— Exercise aim —
Look below for the line with "illustra la resilienza"; begin the copy there and stop after the line with "hallgatólagos garanciát az", keeping the text exact and the pictures out.

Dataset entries
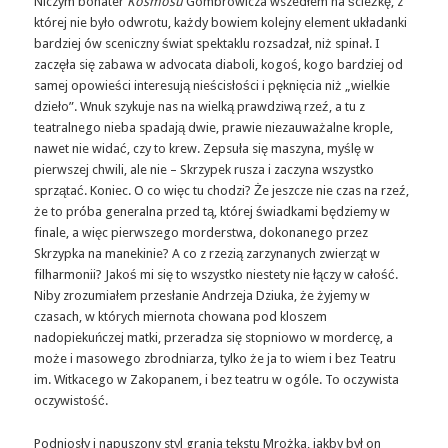
Niczym bohater
Kosmosu
Gombrowicza wszedłem na ścieżkę, z
której nie było odwrotu, każdy bowiem kolejny element układanki
bardziej ów sceniczny świat spektaklu rozsadzał, niż spinał. I
zaczęła się zabawa w advocata diaboli, kogoś, kogo bardziej od
samej opowieści interesują nieścisłości i pęknięcia niż „wielkie
dzieło”. Wnuk szykuje nas na wielką prawdziwą rzeź, a tu z
teatralnego nieba spadają dwie, prawie niezauważalne krople,
nawet nie widać, czy to krew. Zepsuła się maszyna, myślę w
pierwszej chwili, ale nie – Skrzypek rusza i zaczyna wszystko
sprzątać. Koniec. O co więc tu chodzi? Że jeszcze nie czas na rzeź,
że to próba generalna przed tą, której świadkami będziemy w
finale, a więc pierwszego morderstwa, dokonanego przez
Skrzypka na manekinie? A co z rzezią zarzynanych zwierząt w
filharmonii? Jakoś mi się to wszystko niestety nie łączy w całość.
Niby zrozumiałem przesłanie Andrzeja Dziuka, że żyjemy w
czasach, w których miernota chowana pod kloszem
nadopiekuńczej matki, przeradza się stopniowo w mordercę, a
może i masowego zbrodniarza, tylko że ja to wiem i bez Teatru
im. Witkacego w Zakopanem, i bez teatru w ogóle. To oczywista
oczywistość.
Podniosły i napuszony styl grania tekstu Mrożka, jakby był on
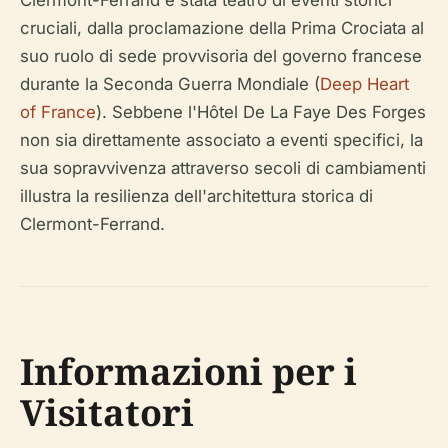
Clermont-Ferrand è stata teatro di eventi storici
cruciali, dalla proclamazione della Prima Crociata al
suo ruolo di sede provvisoria del governo francese
durante la Seconda Guerra Mondiale (
Deep Heart
of France
). Sebbene l'Hôtel De La Faye Des Forges
non sia direttamente associato a eventi specifici, la
sua sopravvivenza attraverso secoli di cambiamenti
illustra la resilienza dell'architettura storica di
Clermont-Ferrand.
Informazioni per i
Visitatori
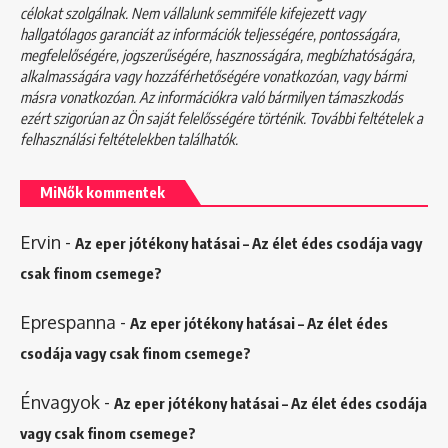
célokat szolgálnak. Nem vállalunk semmiféle kifejezett vagy
hallgatólagos garanciát az információk teljességére, pontosságára,
megfelelőségére, jogszerűségére, hasznosságára, megbízhatóságára,
alkalmasságára vagy hozzáférhetőségére vonatkozóan, vagy bármi
másra vonatkozóan. Az információkra való bármilyen támaszkodás
ezért szigorúan az Ön saját felelősségére történik. További feltételek a
felhasználási feltételekben
találhatók.
MiNők kommentek
Ervin
-
Az eper jótékony hatásai – Az élet édes csodája vagy
csak finom csemege?
Eprespanna
-
Az eper jótékony hatásai – Az élet édes
csodája vagy csak finom csemege?
Énvagyok
-
Az eper jótékony hatásai – Az élet édes csodája
vagy csak finom csemege?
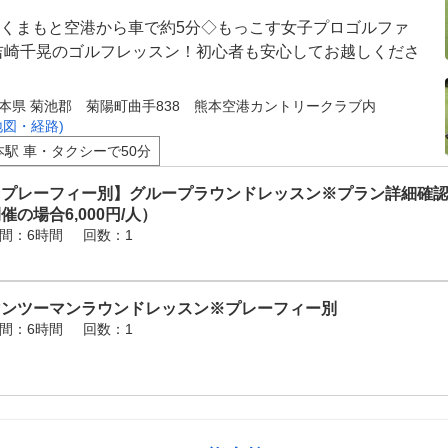
くまもと空港から車で約5分◇もっこす女子プロゴルファ
吉崎千晃のゴルフレッスン！初心者も安心してお越しくださ
本県 菊池郡 菊陽町曲手838 熊本空港カントリークラブ内
地図・経路)
本駅 車・タクシーで50分
【プレーフィー別】グループラウンドレッスン※プラン詳細確認
催の場合6,000円/人）
間：6時間
回数：1
マンツーマンラウンドレッスン※プレーフィー別
間：6時間
回数：1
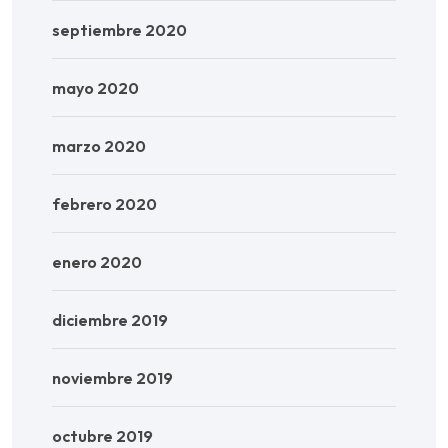
septiembre 2020
mayo 2020
marzo 2020
febrero 2020
enero 2020
diciembre 2019
noviembre 2019
octubre 2019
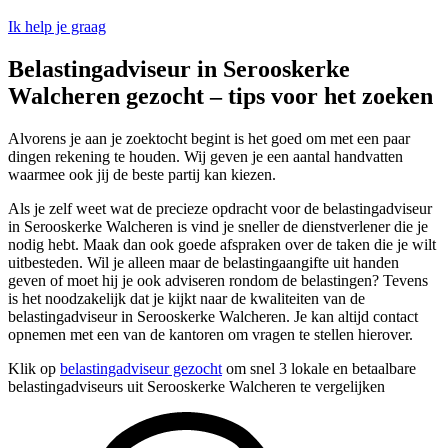
Ik help je graag
Belastingadviseur in Serooskerke
Walcheren gezocht – tips voor het zoeken
Alvorens je aan je zoektocht begint is het goed om met een paar
dingen rekening te houden. Wij geven je een aantal handvatten
waarmee ook jij de beste partij kan kiezen.
Als je zelf weet wat de precieze opdracht voor de belastingadviseur
in Serooskerke Walcheren is vind je sneller de dienstverlener die je
nodig hebt. Maak dan ook goede afspraken over de taken die je wilt
uitbesteden. Wil je alleen maar de belastingaangifte uit handen
geven of moet hij je ook adviseren rondom de belastingen? Tevens
is het noodzakelijk dat je kijkt naar de kwaliteiten van de
belastingadviseur in Serooskerke Walcheren. Je kan altijd contact
opnemen met een van de kantoren om vragen te stellen hierover.
Klik op
belastingadviseur gezocht
om snel 3 lokale en betaalbare
belastingadviseurs uit Serooskerke Walcheren te vergelijken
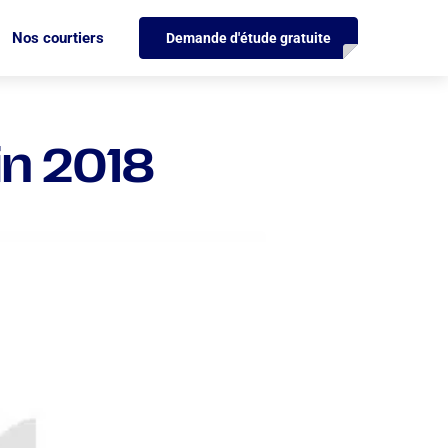
Nos courtiers
Demande d'étude gratuite
in 2018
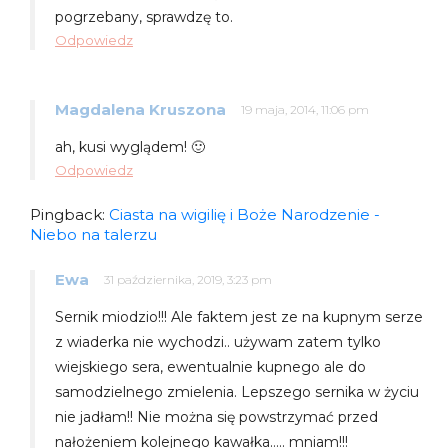
pogrzebany, sprawdzę to.
Odpowiedz
Magdalena Kruszona
19 maja, 2014, 11:06 pm
ah, kusi wyglądem! 🙂
Odpowiedz
Pingback:
Ciasta na wigilię i Boże Narodzenie -
Niebo na talerzu
Ewa
31 października, 2019, 3:23 pm
Sernik miodzio!!! Ale faktem jest ze na kupnym serze
z wiaderka nie wychodzi.. używam zatem tylko
wiejskiego sera, ewentualnie kupnego ale do
samodzielnego zmielenia. Lepszego sernika w życiu
nie jadłam!! Nie można się powstrzymać przed
nałożeniem kolejnego kawałka….. mniam!!!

— Answer to this task —
illustra la resilienza dell'architettura storica di
Clermont-Ferrand.
Informazioni per i
Visitatori
célokat szolgálnak. Nem vállalunk semmiféle kifejezett vagy
hallgatólagos garanciát az információk teljességére, pontosságára,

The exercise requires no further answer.